In una delle sue numerose visite il cardinale Federigo giunse a Lecco, ecco come Manzoni narra la vicenda: “ In una di queste gli accadde cosa che veramente non appartiene alla nostra storia, ma che può servire molto a quella dei tempi; e del resto in quattro parole ce ne sbrighiamo. Arrivò un drappello di soldati mandato al cardinale dal castellano di Lecco, per onoranza, diceva egli; e avevano ordine di accompagnarlo in tutta la visita di territorio. Federigo impose che venissero licenziati cortesemente e riportassero al castellano i suoi ringraziamenti.
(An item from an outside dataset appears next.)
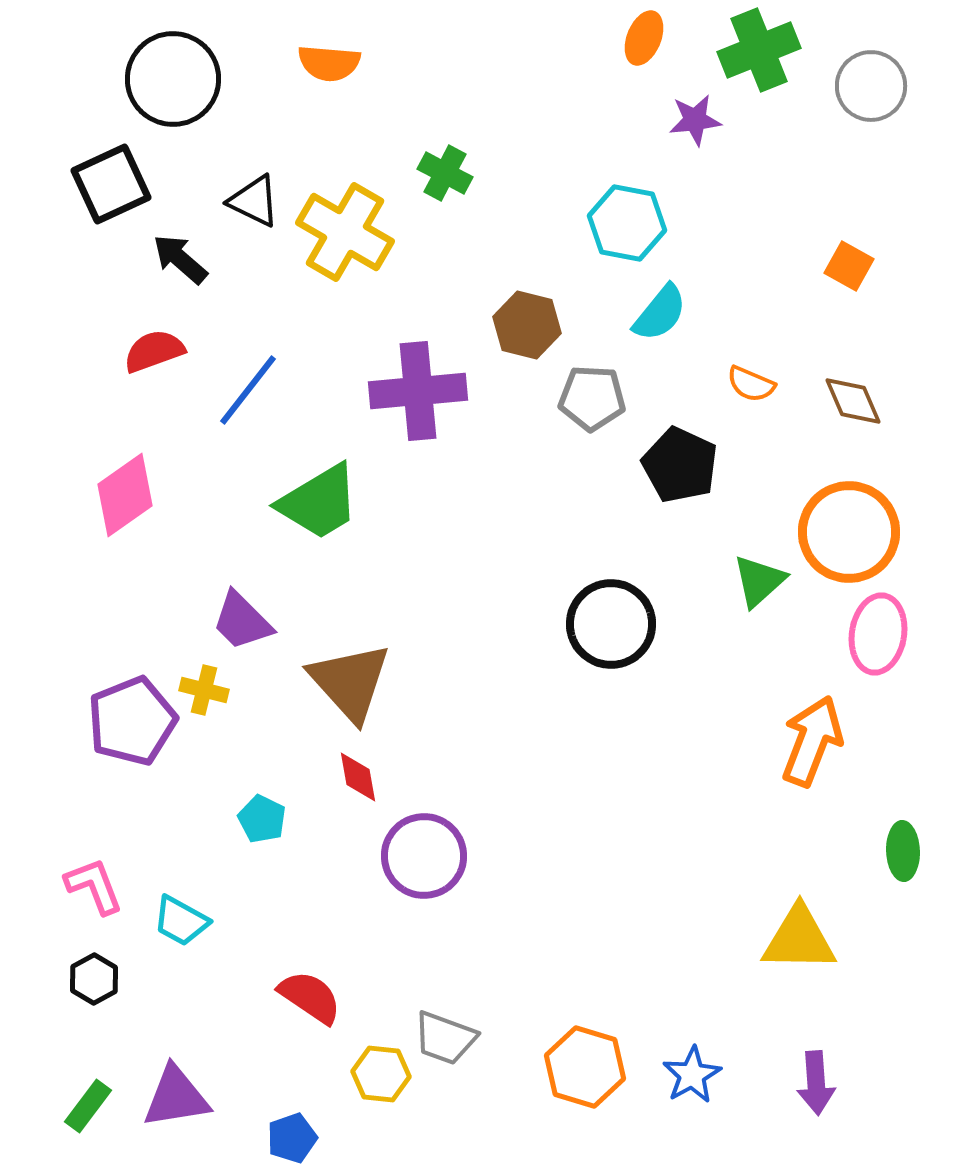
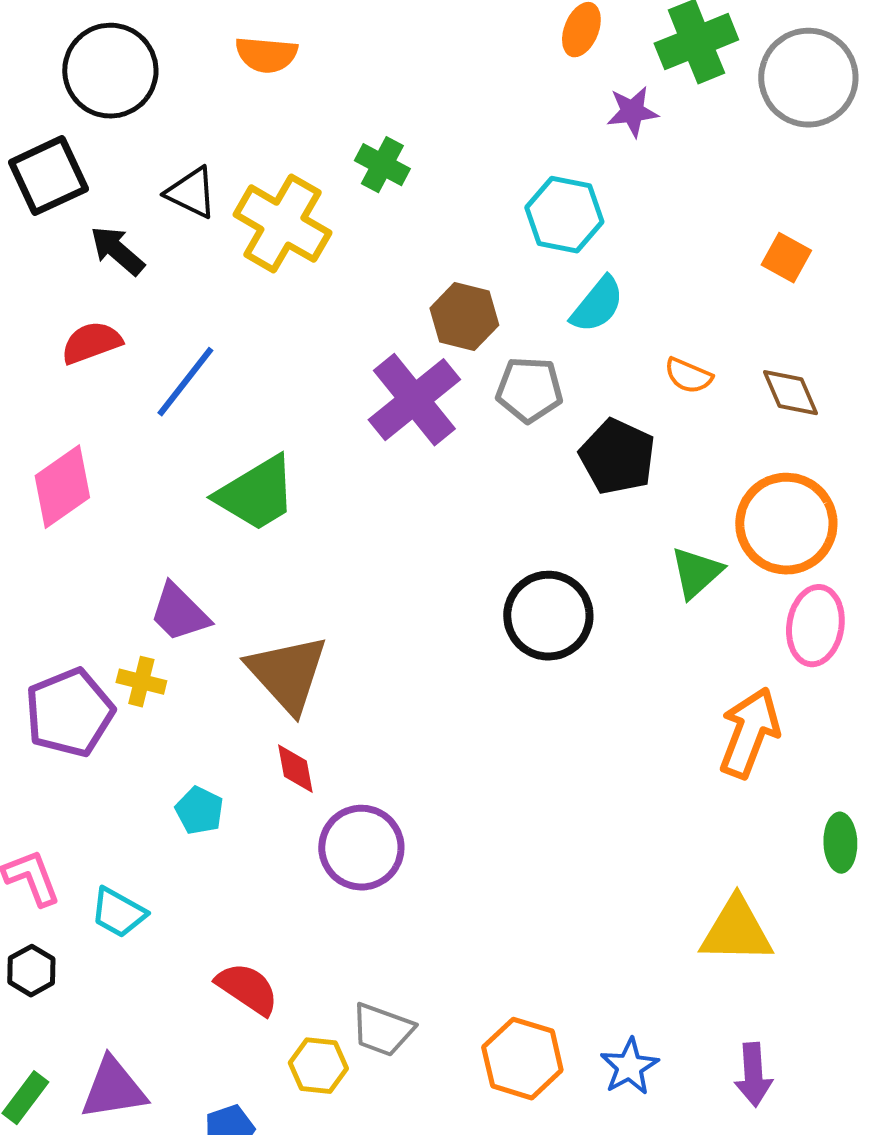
gray circle: (871, 86) -> (808, 78), size x1.4
purple cross: (418, 391) -> (414, 400), moved, turned -34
“Ma essendogli risposto che senza comando espresso di questo potevano partire, inviò verso lui Girolamo Alfieri, uno de’ suo famigliari, a richiedere che il comando venisse spedito. A costui il castellano disse apertamente il vero motivo per cui aveva creduto dover mandare quella guardia al cardinale, e per cui desiderava ch’ella non fosse rifiutata. Nella valle di san Martino, poco lontano da quivi sul territorio bergamasco, viveva rifuggito un malandrino solenne, un mostro, denominato il prevosto di Seveso.

“Pare un soprannome un po’ strano; ma pur troppo non era soprannome. Costui era stato veramente prevosto della terra chiamata Seveso dal torrente di questo nome, in su la via da Milano a Como: e quivi, dalla sua casa prepositurale (che tempi, signori miei!) agguantava la notte i viaggiatori, sbucava ad assalirli, rubava, uccideva, e trasportava le spoglie in casa, i cadaveri nei sepolcri della sua chiesa! Scoperto, rinchiuso nelle carceri dell’arcivescovado, trovò modo di scapparne, e nel rifugio che abbiamo detto s’era più volte lasciato intendere di voler fare, a sua vendetta, un fatto di cui la posterità avrebbe a parlare. E s’aveva insieme sentore ch’egli studiava modo di potere avvicinarsi al cardinale. Questi, udita la relazione del suo famigliare, ordinò di nuovo, sorridendo, che i soldati partissero, e tanto persistette che fu obedito. E prosegui tranquillamente la visita, secondo il corso già stabilito”.

Come si può notare nel testo viene citato il nostro concittadino Girolamo Alfieri, del quale ho tracciato, a suo tempo, un breve profilo.

Quando Manzoni si recò in Toscana, sradicando il romanzo dall’humus ov’era nato e sviluppato, questo capitolo fu eliminato così come quattro capitoli della monaca di Monza. Varese ha dunque perso l’opportunità che un suo cittadino comparisse nell’edizione definitiva dei “Promessi Sposi”.

L’unico cenno sul Varesotto nei Promessi Sposi è la proposta formulata da padre Mosconi che ipotizza nella descrizione nel capitolo IV “Il guardiano intimò al futuro Padre Cristoforo che sarebbe andato a fare il suo noviziato a sessanta miglia lontano” che Manzoni si riferisse al convento varesino di san Bartolomeo a Casbeno demolito e ricordato ora dalla via Monastero Vecchio.